→ **EXERCISE**: Every line of the material is to be transcribed verbatim, with images omitted.

--------------------------------------------------

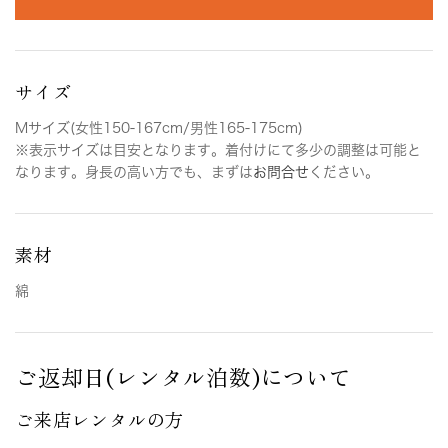
サイズ
Mサイズ(女性150-167cm/男性165-175cm)
※表示サイズは目安となります。着付けにて多少の調整は可能と
なります。身長の高い方でも、まずは
お問合せ
ください。
素材
綿
ご返却日(レンタル泊数)について
ご来店レンタルの方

--------------------------------------------------

→ **ANSWER FOR THIS EXERCISE**:
サイズ
Mサイズ(女性150-167cm/男性165-175cm)
※表示サイズは目安となります。着付けにて多少の調整は可能と
なります。身長の高い方でも、まずは
お問合せ
ください。
素材
綿
ご返却日(レンタル泊数)について
ご来店レンタルの方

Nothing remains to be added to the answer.